[Goal of the exercise]: No pictures in the copy, please: retype all the records exactly.

[Saved entries]

******

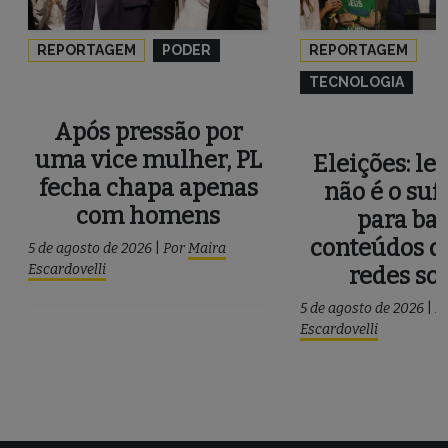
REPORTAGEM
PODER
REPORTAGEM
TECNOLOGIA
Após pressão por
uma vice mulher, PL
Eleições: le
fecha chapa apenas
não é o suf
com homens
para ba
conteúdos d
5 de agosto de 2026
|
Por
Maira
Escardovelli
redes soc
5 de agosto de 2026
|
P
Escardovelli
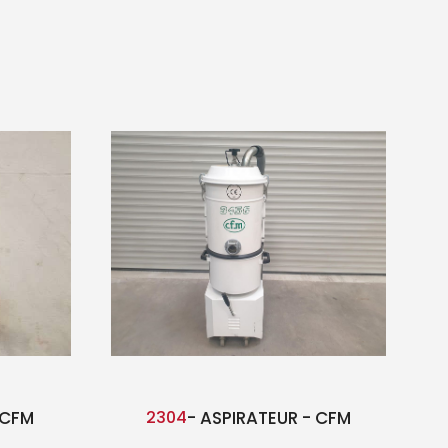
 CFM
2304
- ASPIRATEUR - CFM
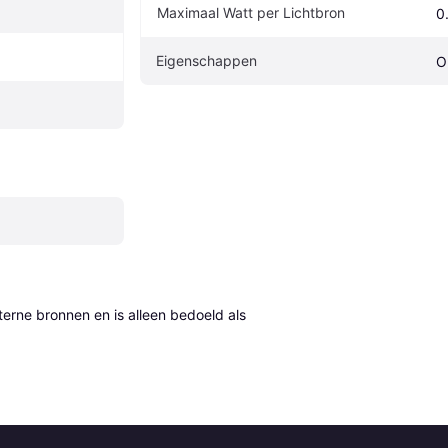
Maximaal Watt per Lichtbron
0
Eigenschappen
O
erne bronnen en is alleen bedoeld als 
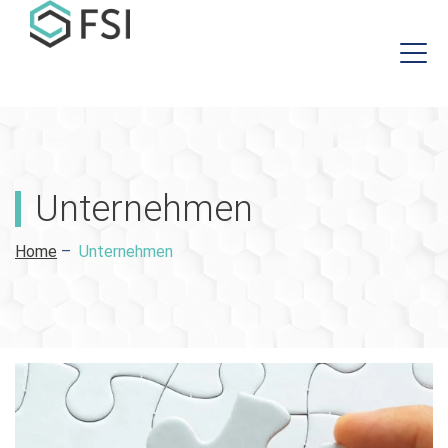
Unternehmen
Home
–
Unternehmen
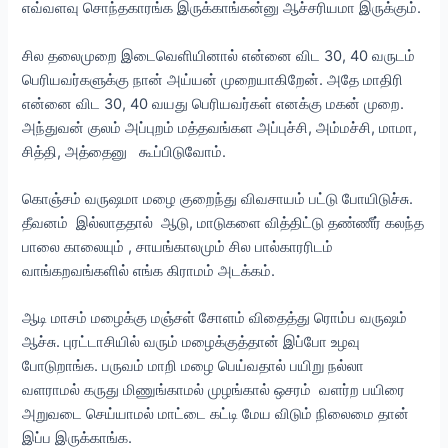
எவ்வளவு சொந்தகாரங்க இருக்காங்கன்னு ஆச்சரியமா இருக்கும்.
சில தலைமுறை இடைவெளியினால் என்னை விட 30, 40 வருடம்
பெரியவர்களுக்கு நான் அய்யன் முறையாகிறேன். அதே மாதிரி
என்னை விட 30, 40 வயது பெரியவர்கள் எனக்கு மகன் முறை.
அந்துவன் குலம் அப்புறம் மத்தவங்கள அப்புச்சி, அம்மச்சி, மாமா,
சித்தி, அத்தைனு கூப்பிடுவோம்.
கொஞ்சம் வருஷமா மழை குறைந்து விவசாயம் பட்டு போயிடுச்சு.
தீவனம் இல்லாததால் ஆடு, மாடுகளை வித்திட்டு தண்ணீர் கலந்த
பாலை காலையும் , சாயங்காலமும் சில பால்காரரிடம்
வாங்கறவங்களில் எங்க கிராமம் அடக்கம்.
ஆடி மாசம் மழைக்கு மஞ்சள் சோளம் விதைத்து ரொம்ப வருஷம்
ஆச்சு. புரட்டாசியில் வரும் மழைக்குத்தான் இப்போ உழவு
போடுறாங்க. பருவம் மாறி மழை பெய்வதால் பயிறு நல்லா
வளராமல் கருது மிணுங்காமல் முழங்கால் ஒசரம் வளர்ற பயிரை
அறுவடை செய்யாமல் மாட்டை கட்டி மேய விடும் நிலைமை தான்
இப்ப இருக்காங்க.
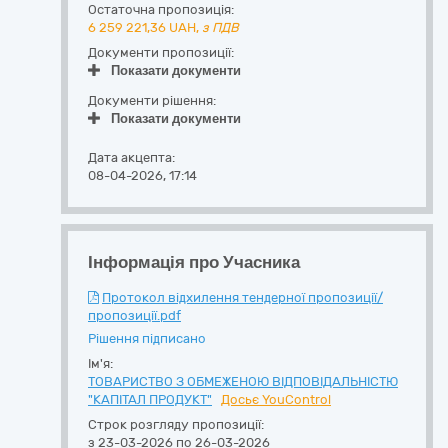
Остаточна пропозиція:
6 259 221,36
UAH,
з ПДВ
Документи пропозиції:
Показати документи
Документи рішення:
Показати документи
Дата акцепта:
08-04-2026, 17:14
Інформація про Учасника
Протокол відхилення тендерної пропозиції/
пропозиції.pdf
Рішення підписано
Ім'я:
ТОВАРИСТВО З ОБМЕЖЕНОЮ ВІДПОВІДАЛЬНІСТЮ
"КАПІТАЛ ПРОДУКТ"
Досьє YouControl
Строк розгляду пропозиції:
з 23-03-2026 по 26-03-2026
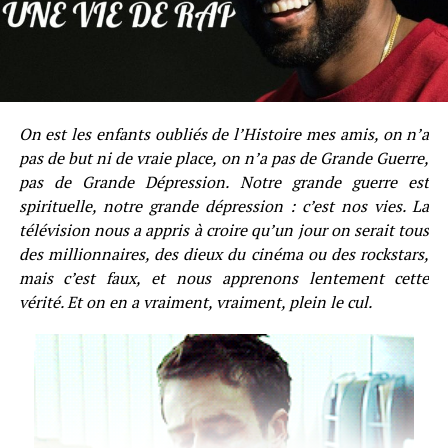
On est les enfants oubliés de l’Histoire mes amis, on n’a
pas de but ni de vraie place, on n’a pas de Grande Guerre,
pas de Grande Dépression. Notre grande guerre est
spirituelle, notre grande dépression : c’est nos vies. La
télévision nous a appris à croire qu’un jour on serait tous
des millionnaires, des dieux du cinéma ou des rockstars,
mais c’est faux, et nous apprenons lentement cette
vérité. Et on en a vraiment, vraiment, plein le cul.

******

[Expected output]:
REPORTAGEM
PODER
REPORTAGEM
TECNOLOGIA
Após pressão por
uma vice mulher, PL
Eleições: le
fecha chapa apenas
não é o suf
com homens
para ba
conteúdos d
5 de agosto de 2026
|
Por
Maira
Escardovelli
redes soc
5 de agosto de 2026
|
P
Escardovelli
 CFM
2304
- ASPIRATEUR - CFM
Maximaal Watt per Lichtbron
0
Eigenschappen
O
erne bronnen en is alleen bedoeld als 
Unternehmen
Home
–
Unternehmen
எவ்வளவு சொந்தகாரங்க இருக்காங்கன்னு ஆச்சரியமா இருக்கும்.
சில தலைமுறை இடைவெளியினால் என்னை விட 30, 40 வருடம்
பெரியவர்களுக்கு நான் அய்யன் முறையாகிறேன். அதே மாதிரி
என்னை விட 30, 40 வயது பெரியவர்கள் எனக்கு மகன் முறை.
அந்துவன் குலம் அப்புறம் மத்தவங்கள அப்புச்சி, அம்மச்சி, மாமா,
சித்தி, அத்தைனு கூப்பிடுவோம்.
கொஞ்சம் வருஷமா மழை குறைந்து விவசாயம் பட்டு போயிடுச்சு.
தீவனம் இல்லாததால் ஆடு, மாடுகளை வித்திட்டு தண்ணீர் கலந்த
பாலை காலையும் , சாயங்காலமும் சில பால்காரரிடம்
வாங்கறவங்களில் எங்க கிராமம் அடக்கம்.
ஆடி மாசம் மழைக்கு மஞ்சள் சோளம் விதைத்து ரொம்ப வருஷம்
ஆச்சு. புரட்டாசியில் வரும் மழைக்குத்தான் இப்போ உழவு
போடுறாங்க. பருவம் மாறி மழை பெய்வதால் பயிறு நல்லா
வளராமல் கருது மிணுங்காமல் முழங்கால் ஒசரம் வளர்ற பயிரை
அறுவடை செய்யாமல் மாட்டை கட்டி மேய விடும் நிலைமை தான்
இப்ப இருக்காங்க.
Остаточна пропозиція:
6 259 221,36
UAH,
з ПДВ
Документи пропозиції:
Показати документи
Документи рішення:
Показати документи
Дата акцепта:
08-04-2026, 17:14
Інформація про Учасника
Протокол відхилення тендерної пропозиції/
пропозиції.pdf
Рішення підписано
Ім'я:
ТОВАРИСТВО З ОБМЕЖЕНОЮ ВІДПОВІДАЛЬНІСТЮ
"КАПІТАЛ ПРОДУКТ"
Досьє YouControl
Строк розгляду пропозиції:
з 23-03-2026 по 26-03-2026
On est les enfants oubliés de l’Histoire mes amis, on n’a
pas de but ni de vraie place, on n’a pas de Grande Guerre,
pas de Grande Dépression. Notre grande guerre est
spirituelle, notre grande dépression : c’est nos vies. La
télévision nous a appris à croire qu’un jour on serait tous
des millionnaires, des dieux du cinéma ou des rockstars,
mais c’est faux, et nous apprenons lentement cette
vérité. Et on en a vraiment, vraiment, plein le cul.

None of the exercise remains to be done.